Die düstere Stimmung wird auch in der zweiten Strophe zum Ausdruck gebracht, wie man z. B. an den ersten beiden Versen („Der Mond von einem Wolkenhügel, sah kläglich aus dem Duft hervor“) erkennen kann. Diese Stimmung ändert sich im 14. Vers, wo die Gefühle und besonders der Mut des lyrischen Ichs als „frisch und fröhlich“ dargestellt werden. Seine Aussage wird durch die enthaltene Alliteration4 hervorgehoben. Die Verse 15 und 16 („In meinen Adern welches Feuer, In meinem Herzen welche Glut“) schildern das Streben des lyrischen Ichs seine Geliebte wieder zu sehen. Das Ganze wird zusätzlich durch eine Anapher5 und einen Parallelismus betont.
Die dritte Strophe schildert das Treffen des Paares. Die Gefühle werden detailliert zum Ausdruck gebracht. Das lyrische Ich berichtet von der überspringenden Freude seiner Geliebten („Dich sah ich und die milde Freude floss von dem süßen Blick auf mich“) und seinen Gefühlen ihr gegenüber („Ganz war mein Herz an deiner Seite, und jeder Atemzug für dich“). Die bisher düstere Atmosphäre wird durch den 21. Vers gebrochen („ Ein rosafarbenes Frühlingswetter…“). Das lyrische Ich spricht in dieser Strophe seine Geliebte an, was man an den zahlreichen Ansprachen durch das zweite Personalpronomen6 „Du“ erkennen kann. Die Inversion7 in Vers 17 hebt dies noch einmal hervor. Der erzeugt helle Klang in den letzten drei Versen der Strophe untermalen das liebliche Gemüt der Geliebten. Zuletzt spricht das lyrische Ich die Götter an indem es schildert, dass er seine wundervolle Geliebte eigentlich gar nicht verdient hat.
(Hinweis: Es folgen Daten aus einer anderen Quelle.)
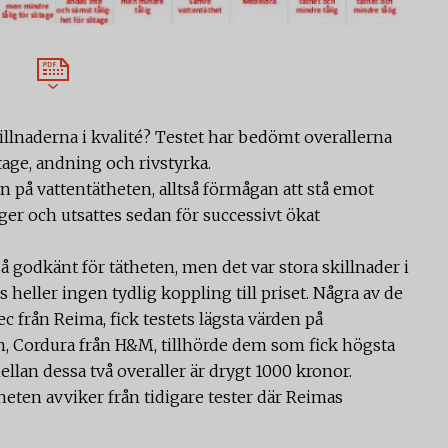
illnaderna i kvalité? Testet har bedömt overallerna
tage, andning och rivstyrka.
n på vattentätheten, alltså förmågan att stå emot
nger och utsattes sedan för successivt ökat
å godkänt för tätheten, men det var stora skillnader i
 heller ingen tydlig koppling till priset. Några av de
 från Reima, fick testets lägsta värden på
n, Cordura från H&M, tillhörde dem som fick högsta
ellan dessa två overaller är drygt 1000 kronor.
theten avviker från tidigare tester där Reimas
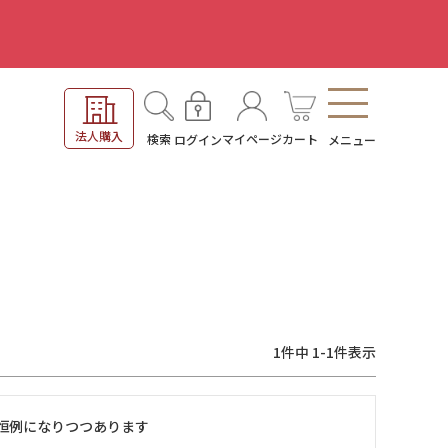
。
法人購入
検索
マイページ
カート
ログイン
メニュー
1
件中
1
-
1
件表示
恒例になりつつあります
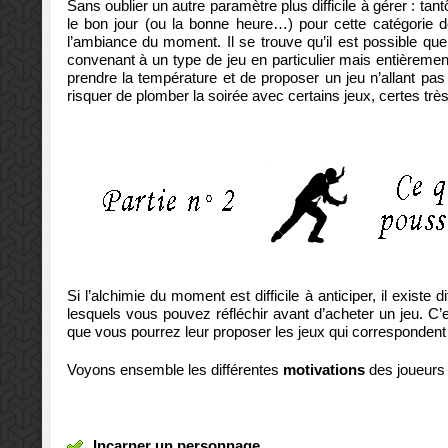
Sans oublier un autre paramètre plus difficile à gérer : t
le bon jour (ou la bonne heure…) pour cette catégorie d
l’ambiance du moment. Il se trouve qu’il est possible que
convenant à un type de jeu en particulier mais entièreme
prendre la température et de proposer un jeu n’allant pas
risquer de plomber la soirée avec certains jeux, certes trè
Si l’alchimie du moment est difficile à anticiper, il exist
lesquels vous pouvez réfléchir avant d’acheter un jeu. C’
que vous pourrez leur proposer les jeux qui correspondent à
Voyons ensemble les différentes
motivations
des joueurs 
Incarner un personnage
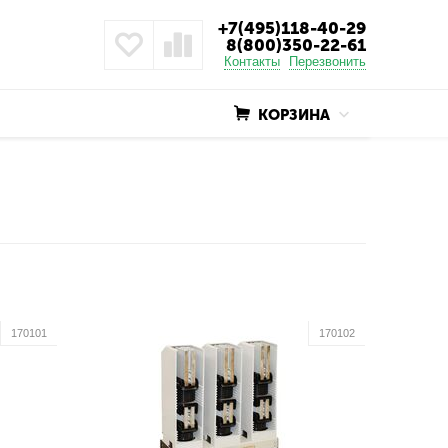
+7(495)118-40-29
8(800)350-22-61
Контакты
Перезвонить
КОРЗИНА
170101
170102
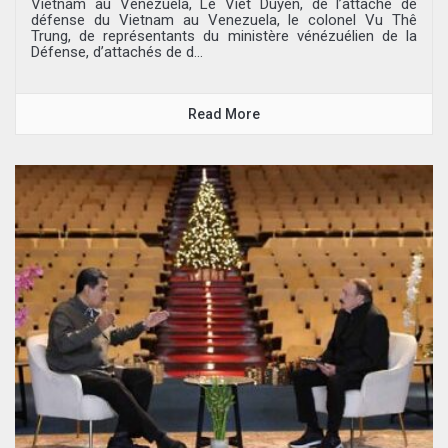
Vietnam au Venezuela, Lê Viêt Duyên, de l’attaché de
défense du Vietnam au Venezuela, le colonel Vu Thê
Trung, de représentants du ministère vénézuélien de la
Défense, d’attachés de d...
Read More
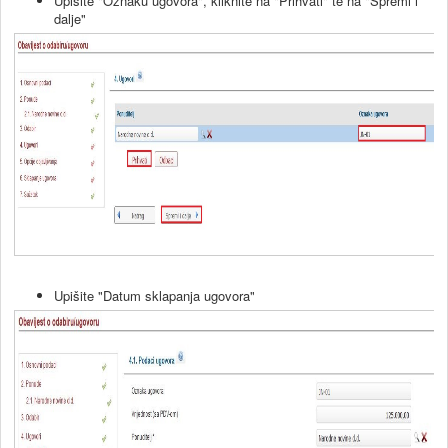
Upišite "Oznaku ugovora", kliknite na "Prihvati" te na "Spremi i
dalje"
Upišite "Datum sklapanja ugovora"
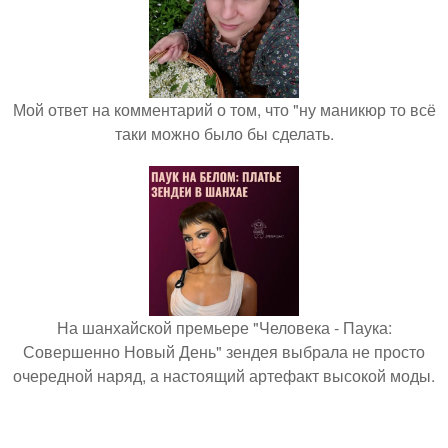
Мой ответ на комментарий о том, что "ну маникюр то всё
таки можно было бы сделать.
На шанхайской премьере "Человека - Паука:
Совершенно Новый День" зендея выбрала не просто
очередной наряд, а настоящий артефакт высокой моды.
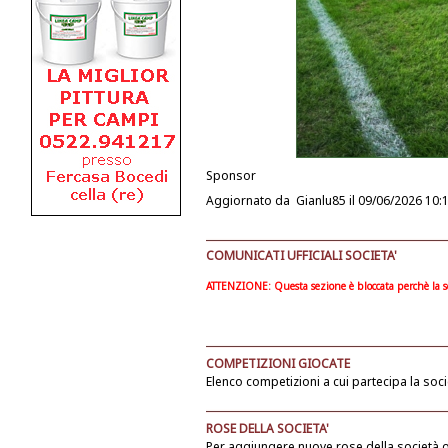
Sponsor
Aggiornato da
Gianlu85
il 09/06/2026 10:
COMUNICATI UFFICIALI SOCIETA'
ATTENZIONE: Questa sezione è bloccata perchè la soc
COMPETIZIONI GIOCATE
Elenco competizioni a cui partecipa la soci
ROSE DELLA SOCIETA'
Per aggiungere
nuove rose
della società
o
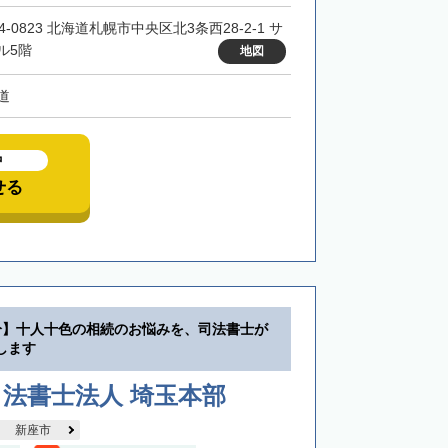
4-0823 北海道札幌市中央区北3条西28-2-1 サ
ル5階
地図
道
中
せる
分】十人十色の相続のお悩みを、司法書士が
します
法書士法人 埼玉本部
新座市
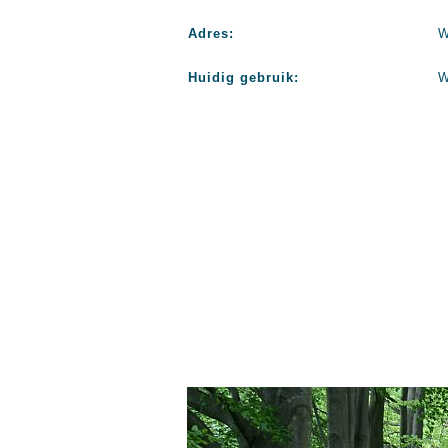
Adres:
W
Huidig gebruik:
W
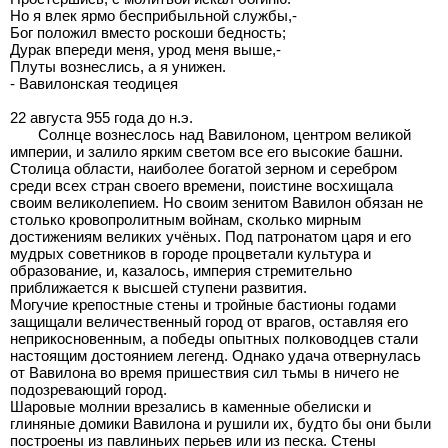
Но я влек ярмо бесприбыльной службы,-
Бог положил вместо роскоши бедность;
Дурак впереди меня, урод меня выше,-
Плуты вознеслись, а я унижен.
- Вавилонская теодицея
22 августа 955 года до н.э.
Солнце вознеслось над Вавилоном, центром великой
империи, и залило ярким светом все его высокие башни.
Столица области, наиболее богатой зерном и серебром
среди всех стран своего времени, поистине восхищала
своим великолепием. Но своим зенитом Вавилон обязан не
столько кровопролитным войнам, сколько мирным
достижениям великих учёных. Под патронатом царя и его
мудрых советников в городе процветали культура и
образование, и, казалось, империя стремительно
приближается к высшей ступени развития.
Могучие крепостные стены и тройные бастионы годами
защищали величественный город от врагов, оставляя его
неприкосновенным, а победы опытных полководцев стали
настоящим достоянием легенд. Однако удача отвернулась
от Вавилона во время пришествия сил тьмы в ничего не
подозревающий город.
Шаровые молнии врезались в каменные обелиски и
глиняные домики Вавилона и рушили их, будто бы они были
построены из павлиньих перьев или из песка. Стены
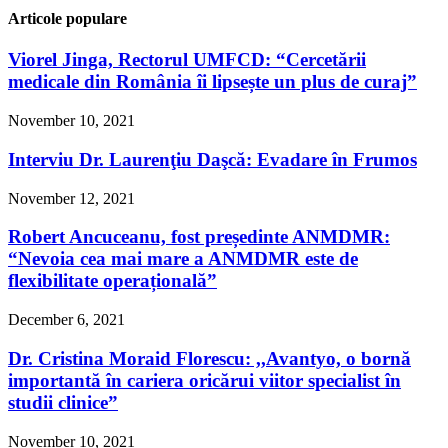
Articole populare
Viorel Jinga, Rectorul UMFCD: “Cercetării
medicale din România îi lipsește un plus de curaj”
November 10, 2021
Interviu Dr. Laurenţiu Daşcă: Evadare în Frumos
November 12, 2021
Robert Ancuceanu, fost președinte ANMDMR:
“Nevoia cea mai mare a ANMDMR este de
flexibilitate operațională”
December 6, 2021
Dr. Cristina Moraid Florescu: ,,Avantyo, o bornă
importantă în cariera oricărui viitor specialist în
studii clinice”
November 10, 2021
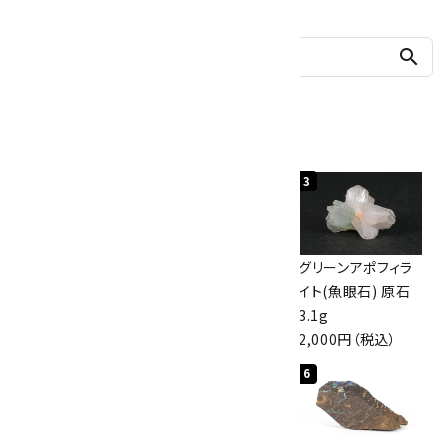
search
人気ランキング
1
2
3
佐渡の赤玉石 原石
ボルダーオパール
グリーンアポフィラ
磨き 128g
原石 40.4g
イト(魚眼石) 原石
3,000円（税込）
4,000円（税込）
3.1g
2,000円（税込）
4
5
6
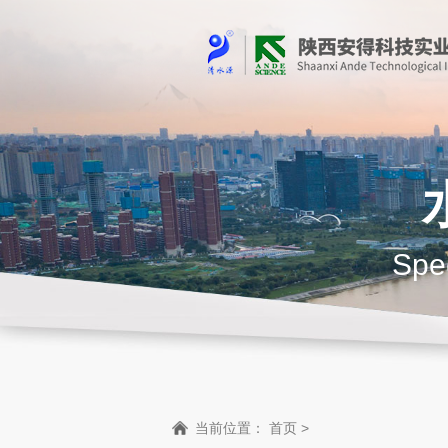
Spec
当前位置：
首页
>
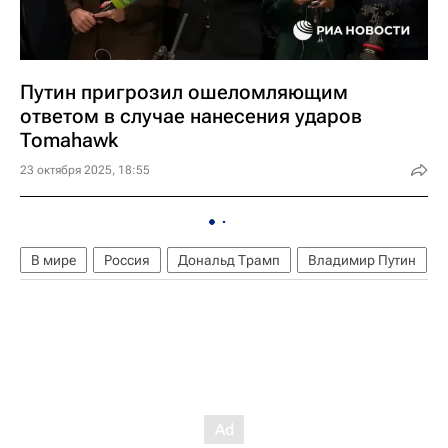
Путин пригрозил ошеломляющим
ответом в случае нанесения ударов
Tomahawk
23 октября 2025, 18:55
В мире
Россия
Дональд Трамп
Владимир Путин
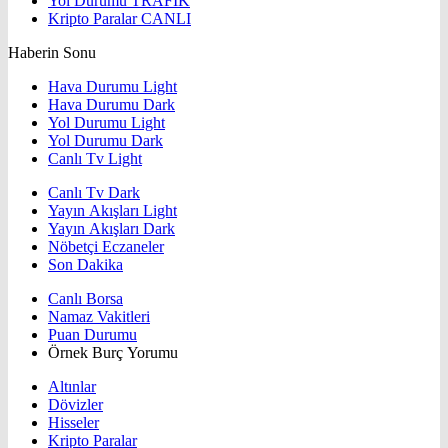
Yol Durumu
TRAFİK
Kripto Paralar
CANLI
Haberin Sonu
Hava Durumu Light
Hava Durumu Dark
Yol Durumu Light
Yol Durumu Dark
Canlı Tv Light
Canlı Tv Dark
Yayın Akışları Light
Yayın Akışları Dark
Nöbetçi Eczaneler
Son Dakika
Canlı Borsa
Namaz Vakitleri
Puan Durumu
Örnek Burç Yorumu
Altınlar
Dövizler
Hisseler
Kripto Paralar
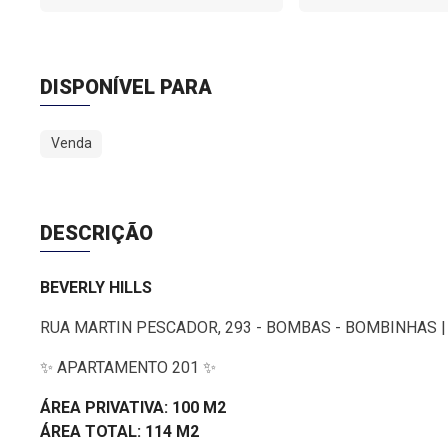
DISPONÍVEL PARA
Venda
DESCRIÇÃO
BEVERLY HILLS
RUA MARTIN PESCADOR, 293 - BOMBAS - BOMBINHAS |
✨ APARTAMENTO 201 ✨
ÁREA PRIVATIVA: 100 M2
ÁREA TOTAL: 114 M2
In der vierten und letzten Strophe geht es um den Abschied der beiden voneinander. Die Stimmung ändert sich durch die Konjunktion „Doch ach!“ wieder. Somit wird sie traurig und schmerzhaft. Das lyrische Ich berichtet über seine Gefühle und die Auffassung seiner Geliebten. Sie küssen sich das letzte Mal und die Geliebte blickt mit Tränen in den Augen zu Boden. Trotz seines Liebeskummers schwärmt das lyrische Ich von dem Glück der Liebe und bedankt sich bei den Göttern. Da dieser Abschied sehr schmerzhaft für beide Personen ist, würde ich es als einen Abschied für eine sehr lange Zeit interpretieren.
Die zu Beginn verfasste Deutungshypothese ist noch zu präzisieren. Im Gedicht schildert Goethe, dass die Liebe, auch wenn Abschiede sie schmerzhaft machen dennoch etwas Schönes sein kann.
Das Gedicht ist typisch für die Epoche des „Sturm und Drang“ bzw. der „Geniezeit“. Die dramatische Eigenschaft ist ein solches Merkmal. Zudem ist der Ritt des lyrischen Ichs eine epochentypische Eigenschaft.